Novelas Vitória: Sérgio e Henrique confirmam que Carolina matou Manuel e declaram guerra à mãe
A morte de Manuel (José Raposo) veio trazer uma grande reviravolta à trama da SIC. No dia do funeral, Sérgio (Afonso Pimentel) prometeu descobrir toda a verdade e vai conseguir a exumação do corpo. E a nova autópsia não deixa margem para dúvidas: houve mão criminosa e a hipótese de suicídio é completamente descartada. De imediato, o mais novo e Henrique (Albano Jerónimo) concluem que foi Carolina (Luísa Cruz) a autora do crime e lançam duras insinuações sobre a mãe.
Em casa, a vilã conversa com Margarida (Joana Santos) e manipula-a para ficar do seu lado. “Vocês pensam que sou de ferro e que aguento tudo: acusações, insultos... não pensam por um segundo como é que me sinto ao ver o corpo do teu pai profanado... Seja como for, eu também sinto... também é a minha família a ser destruída... vocês nem pensam no que sofro ao estar longe dos meus filhos, dos meus netos, viúva... Tu e os teus irmãos viraram-se contra mim quando a culpa de todo o mal que nos aconteceu é daquela Vitória. Se ela não tivesse feito a cabeça do Henrique...”, atira, com a filha a pedir-lhe que não diga tal coisa até porque está do lado da progenitora. “É uma injustiça muito grande, filha. Só queria acordar deste pesadelo que nos separou a todos”, continua a malvada.
Na manhã seguinte, as duas tomam o pequeno almoço quando Sérgio e Henrique aparecem com o resultado da autópsia. “Parece que o pai não se suicidou. A autópsia diz que o pai estava demasiado sedado para conseguir sequer agarrar numa arma”, afirma o mais novo. “Portanto, o pai foi drogado e a seguir foi executado. Soa-lhe familiar, mãe?”, prossegue o mais velho, virando-se de imediato para Carolina, que fica em pânico e tenta disfarçar. Margarida sai de imediato em sua defesa e a mãe quebra o silêncio, dirigindo-se ao marido de Vitória (Cláudia Vieira). “Eu não sou uma assassina. O teu pai sim, era. Matou-te, pelo menos durante cinco anos. E tu parece que também já mataste. Mas eu nunca teria o sangue-frio para o fazer”, solta.

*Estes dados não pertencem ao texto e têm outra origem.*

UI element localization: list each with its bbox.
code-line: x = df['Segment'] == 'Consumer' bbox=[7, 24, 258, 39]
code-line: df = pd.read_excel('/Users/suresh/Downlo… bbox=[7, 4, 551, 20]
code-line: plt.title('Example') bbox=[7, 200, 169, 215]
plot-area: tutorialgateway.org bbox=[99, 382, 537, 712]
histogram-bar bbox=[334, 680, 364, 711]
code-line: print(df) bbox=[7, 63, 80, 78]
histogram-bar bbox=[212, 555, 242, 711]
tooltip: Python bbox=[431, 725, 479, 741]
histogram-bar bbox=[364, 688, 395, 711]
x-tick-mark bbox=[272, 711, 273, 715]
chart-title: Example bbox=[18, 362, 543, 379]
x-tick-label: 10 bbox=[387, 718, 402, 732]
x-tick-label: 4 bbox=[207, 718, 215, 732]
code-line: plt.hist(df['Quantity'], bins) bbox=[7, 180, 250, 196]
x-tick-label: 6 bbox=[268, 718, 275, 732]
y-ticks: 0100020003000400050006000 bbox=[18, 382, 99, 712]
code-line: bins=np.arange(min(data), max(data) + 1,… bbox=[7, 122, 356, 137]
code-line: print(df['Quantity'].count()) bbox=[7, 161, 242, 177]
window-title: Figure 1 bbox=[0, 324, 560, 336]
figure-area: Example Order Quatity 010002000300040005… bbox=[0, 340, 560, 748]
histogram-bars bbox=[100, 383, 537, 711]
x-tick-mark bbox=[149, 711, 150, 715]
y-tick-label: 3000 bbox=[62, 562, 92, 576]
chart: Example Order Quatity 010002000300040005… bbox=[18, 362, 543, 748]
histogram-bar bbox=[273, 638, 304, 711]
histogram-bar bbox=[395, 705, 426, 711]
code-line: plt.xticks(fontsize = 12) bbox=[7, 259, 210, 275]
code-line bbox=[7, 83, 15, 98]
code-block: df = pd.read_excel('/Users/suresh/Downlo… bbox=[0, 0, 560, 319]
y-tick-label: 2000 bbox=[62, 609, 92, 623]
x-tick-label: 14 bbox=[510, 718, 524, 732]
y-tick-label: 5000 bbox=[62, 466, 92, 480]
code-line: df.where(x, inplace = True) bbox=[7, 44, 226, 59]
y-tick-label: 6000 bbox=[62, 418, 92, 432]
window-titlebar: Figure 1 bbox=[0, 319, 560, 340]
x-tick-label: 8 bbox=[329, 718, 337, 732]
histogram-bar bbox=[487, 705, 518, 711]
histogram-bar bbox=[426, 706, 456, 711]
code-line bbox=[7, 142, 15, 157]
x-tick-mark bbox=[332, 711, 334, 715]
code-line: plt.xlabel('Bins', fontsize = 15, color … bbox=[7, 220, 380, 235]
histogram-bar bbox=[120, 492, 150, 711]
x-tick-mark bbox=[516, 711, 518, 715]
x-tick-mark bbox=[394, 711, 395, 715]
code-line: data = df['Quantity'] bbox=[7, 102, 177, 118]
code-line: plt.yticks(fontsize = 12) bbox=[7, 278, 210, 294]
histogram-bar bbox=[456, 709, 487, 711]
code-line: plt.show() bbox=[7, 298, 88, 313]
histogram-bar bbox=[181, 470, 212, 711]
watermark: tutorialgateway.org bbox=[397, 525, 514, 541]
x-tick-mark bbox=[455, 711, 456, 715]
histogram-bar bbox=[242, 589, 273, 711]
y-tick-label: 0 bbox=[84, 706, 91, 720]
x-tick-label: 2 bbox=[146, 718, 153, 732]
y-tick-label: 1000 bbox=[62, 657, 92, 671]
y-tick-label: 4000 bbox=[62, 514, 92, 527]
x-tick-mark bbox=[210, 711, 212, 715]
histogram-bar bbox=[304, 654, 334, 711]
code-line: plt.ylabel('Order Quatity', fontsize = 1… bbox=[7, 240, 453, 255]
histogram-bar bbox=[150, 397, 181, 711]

A discussão instala-se, com Sérgio a insurgir-se ainda mais para a progenitora, que perde a paciência. “Do que é que vale esta autópsia? Tanto quanto a anterior que fala em suicídio. Vocês precisavam de sustentar a vossa tese, por isso fizeram uma autópsia à medida. Se calhar os mafiosos aqui são vocês, que conseguem profanar corpos!”, grita. “Jurei na campa do pai que ia fazê-la pagar pelo que fez. E vou. É a minha última oportunidade de merecer o respeito dele. A mãe perdeu o meu respeito quando começou a envenenar o pai. É uma assassina!”, riposta o gestor, saindo em seguida com o irmão. Não sem antes Margarida voltar a mostrar estar do lado da mãe. “E tu és cúmplice de uma assassina!”, finaliza Sérgio, indignado.